= Andrew Shilling =

English naval officer in the East India Company

Andrew Shilling (c. 1566 – 1 January 1621) was an English naval officer.

==Biography==
===Early life===
Shilling was born in Cley next the Sea, Norfolk and christened on 30 July 1566, the son of Henry Shilling whose occupation is unknown and Elie Michelson, sister of William Michelson (d. 1587), a sea captain based in Ratcliff, Stepney, Middlesex, late of Aldeburgh, Suffolk. Andrew Shilling was named after his grandfather Andrew Michelson (d. 1565), a ship-owner of Cley next the sea.

===Career===
Originally a petty officer in the Royal Navy, from this position he gradually raised himself to the higher ranks of the service, and on 30 May 1603 he became for life one of the six chief masters of the navy. In 1617 he obtained leave from the admiralty to take part in the fifth joint-stock voyage undertaken by the East India Company, and he sailed from Gravesend on 4 February as master of the Anne Royal, one of a squadron of five East India Company's Marine warships under the command of Martin Pring. On 6 February Maurice Abbot, Deputy-governor of the EIC mustered the men, paid their wages and the fleet left the Downs on 5 March. They arrived at Saldanha Bay (now Table Bay) on 21 June. On the voyage the fleet captured a Portuguese vessel from Mozambique, the Don Pedro de Almeyda, laden with a cargo of 50 quintals of elephants' teeth. The ships arrived at Surat in September 1617 whereupon on the orders of Sir Thomas Roe, English ambassador to the Mughal Emperor Jahangir, Shilling departed Swally for the Red Sea. He arrived off Mocha on 13 April 1618 and was successful in obtaining a firman from the local ruler for the English to trade there and at Aden. He was subsequently placed in command of the Angel, a vessel formerly belonging to the Dutch East India Company, and in it he conveyed home Sir Thomas Roe. He arrived in England in the autumn of 1618. The EIC immediately obtained leave from the Duke of Buckingham to employ him on another voyage. On 25 March 1620 Shilling sailed from Tilbury on board the London as chief commander of a squadron of four vessels.

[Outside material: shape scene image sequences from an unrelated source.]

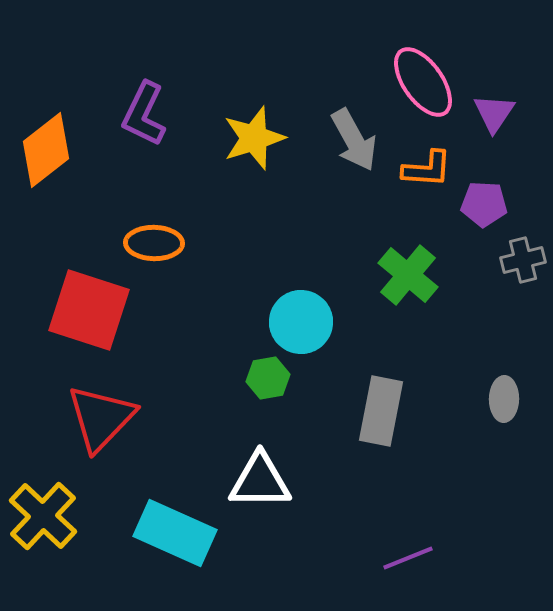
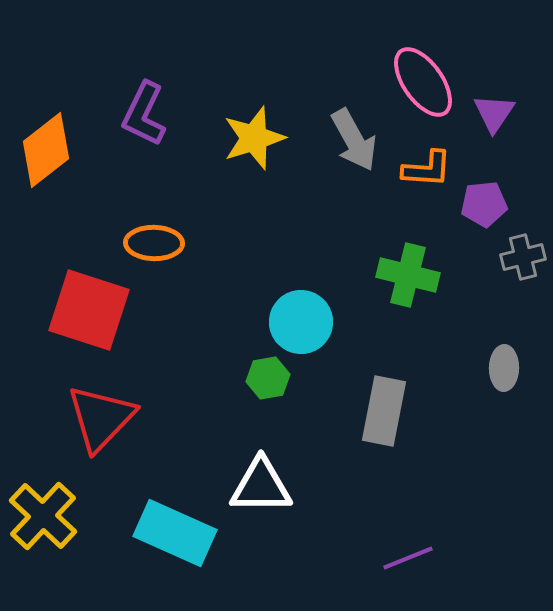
purple pentagon: rotated 9 degrees counterclockwise
gray cross: moved 3 px up
green cross: rotated 26 degrees counterclockwise
gray ellipse: moved 31 px up
gray rectangle: moved 3 px right
white triangle: moved 1 px right, 5 px down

During the voyage, on 3 July 1620, Shilling and fellow Company commander Humphrey Fitzherbert took possession of Table Bay and its environs in the name of the English King, James I to preempt any claim by the Dutch. Here they planned a plantation similar to that established by the Virginia Company at Jamestown. The settlement would have provided a revictualling stop on the way to the East but nothing came of the plan.

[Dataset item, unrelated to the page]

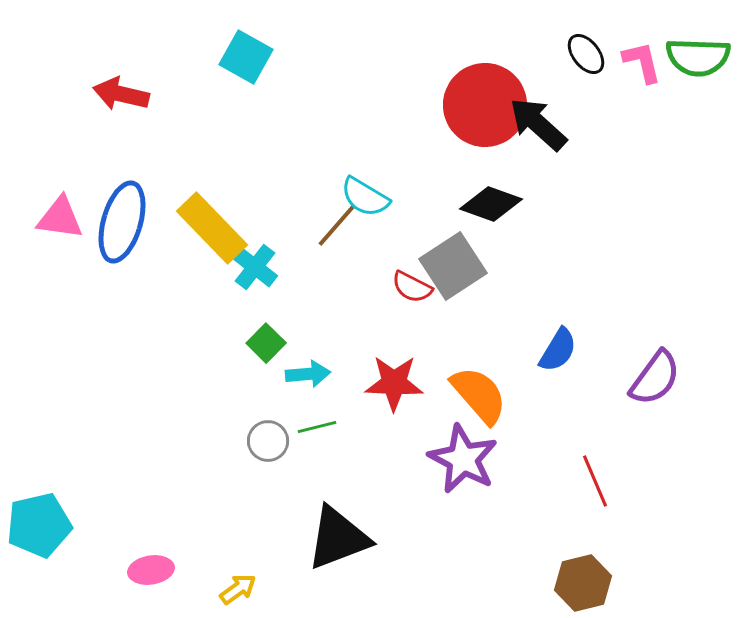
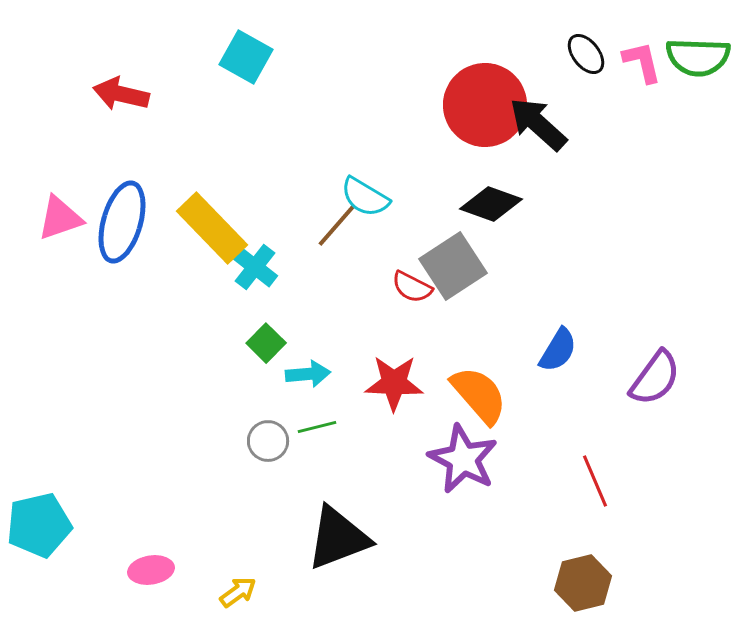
pink triangle: rotated 27 degrees counterclockwise
yellow arrow: moved 3 px down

On arrival at Surat, Shilling despatched two of his fleet—the Hart and the Eagle—to the Persian Gulf, and followed them with his own vessel and the Roebuck. On the way he captured a Portuguese ship laden with a cargo of horses, and soon after met his other vessels returning, who reported the Portuguese to be very strong. Shilling, however, resolved to attack them, and on 19 December 1620 engaged them in the Battle off Jask on the coast of Persia. The first conflict was unfavourable to the English; but on Christmas Day the battle was renewed, and, though, owing to a calm, the London and the Hart were alone able to come into action, they completely defeated the Portuguese and compelled them to fly. Shilling, however, was mortally wounded, and died seven days later on 6 January 1621.
"Our worthy Admiral, in the beginning of the fight, received a great and grievous wound through the left shoulder, by a great shot, which hurt he with such courage and patience underwent, that it gave great hope to us all of his most wished recovery. But having, besides the wound, two of the uppermost ribs on the left side broken, this day, about noon, he departed this life, showing himself, as ever before, a resolute commander; so now, in his passage through the gates of death, a most willing, humble, constant, and assured Christian."

==Legacy==
Shilling was the first person in recorded history to receive a published obituary when his appeared in a newsbook of 2 July 1622, some fifty years before the word "newspaper" was first used.